Edito
Quand nous réalisions le numéro 223 de mars sur Les mythes grecs et la littérature jeunesse, nous ignorions que le mythe de Pandore était sur le point de se réactualiser ; que la fameuse « boîte de Pandore », d’où s’échappent tous les maux de l’humanité, était en Chine, que ces maux virulents allaient déferler et nous terrasser. Dans le mythe grec, tout au fond de la jarre de Pandora, la première femme, il est resté seulement l’espérance. Chance. L’espérance est lente.
C’est ce qui nous anime après trois mois d’une expérience qui nous aura changés, qui nous laisse abasourdis d’impressions contradictoires. Ainsi la mise à genoux du monde du livre, dont la revue est un petit maillon, nous accable-t-elle, tout comme les difficultés des auteurs, des éditeurs ; NVL venait d’investir dans sa revue en couleurs, mauvais timing au vu des abonnements.Mais par ailleurs, le confinement a montré les acteurs du livre jeunesse à l’origine de multiples initiatives, pour soutenir la lecture, les lecteurs et les médiateurs, initiatives formidables d’énergie, de générosité et d’innovation. Nous-mêmes n’avons cessé de travailler, d’autant que notre thème Philosopher avec les enfants ? se retrouvait tellement en adéquation à une actualité que nous n’avions pas imaginée…
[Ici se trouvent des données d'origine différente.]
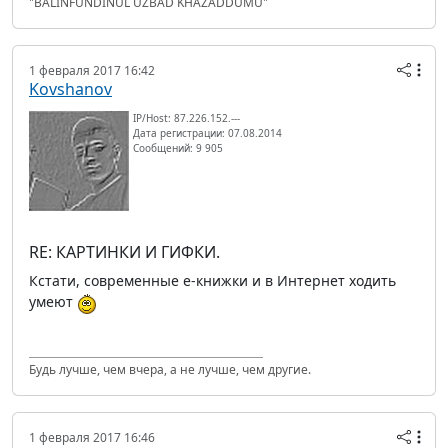
"BALINFUNDINUL UZBAD KHAZADDUMU"
1 февраля 2017 16:42
Kovshanov
IP/Host: 87.226.152.---
Дата регистрации: 07.08.2014
Сообщений: 9 905
RE: КАРТИНКИ И ГИФКИ.
Кстати, современные е-книжки и в Интернет ходить
умеют
Будь лучше, чем вчера, а не лучше, чем другие.
1 февраля 2017 16:46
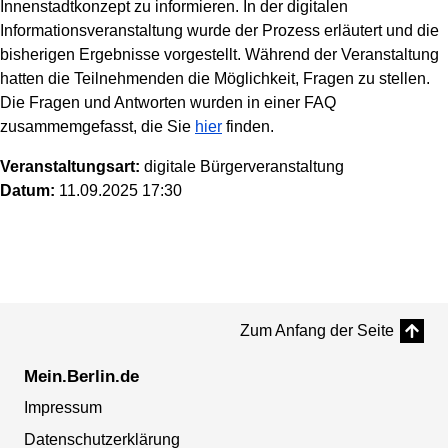
Innenstadtkonzept zu informieren. In der digitalen
Informationsveranstaltung wurde der Prozess erläutert und die
bisherigen Ergebnisse vorgestellt. Während der Veranstaltung
hatten die Teilnehmenden die Möglichkeit, Fragen zu stellen.
Die Fragen und Antworten wurden in einer FAQ
zusammemgefasst, die Sie
hier
finden.
Veranstaltungsart:
digitale Bürgerveranstaltung
Datum:
11.09.2025 17:30
Zum Anfang der Seite
Mein.Berlin.de
Impressum
Datenschutzerklärung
Car voilà les enfants de 2020 confrontés à une expérience jamais vécue de mémoire d’adulte, face à des questions philosophiques aussi difficiles que celles liées à la mort, la sienne comme celle des autres ; celles liées au confinement, l’interdiction, la solitude, l’ennui, le bonheur et le sens de la vie ; enfin la question de l’autre : ces autres qui « mangent » mon espace confiné, ces autres qui me manquent, mais aussi la peur de l’autre devenu dangereux… sans oublier la prise de conscience, avec l’emprise des écrans, du couple virtuel/réel. De quoi créer cet « étonnement devant le monde », base de la réflexion philosophique selon Aristote.
Mais nous adultes, restons hésitants, déroutés devant les justes questions des enfants, devant la complexité de la réponse à formuler, pris entre souci de clarté et désir de répondre vrai. Souvent, la réponse est balayée d’une main, avec nos pauvres mots « je t’expliquerai plus tard… » Accompagnement pourtant essentiel. Aussi avons-nous choisi ici la formule Philosopher avec… et surtout ce point d’interrogation : il englobe les questions que se posent les parents,les médiateurs du livre, les formateurs dans leurs pratiques, autant que ceux qui publient les ouvrages de plus en plus nombreux sur le sujet. Engouement légitime ?
« La philosophie, on a grand tort de la peindre inaccessible aux enfants. Puisque la philosophie est celle qui instruit à vivre et que l’enfance y a sa leçon comme les autres âges, pourquoi ne la lui communique-t-on pas ? La philosophie a des discours pour la naissance des hommes comme pour la décrépitude. » (Montaigne, Essais)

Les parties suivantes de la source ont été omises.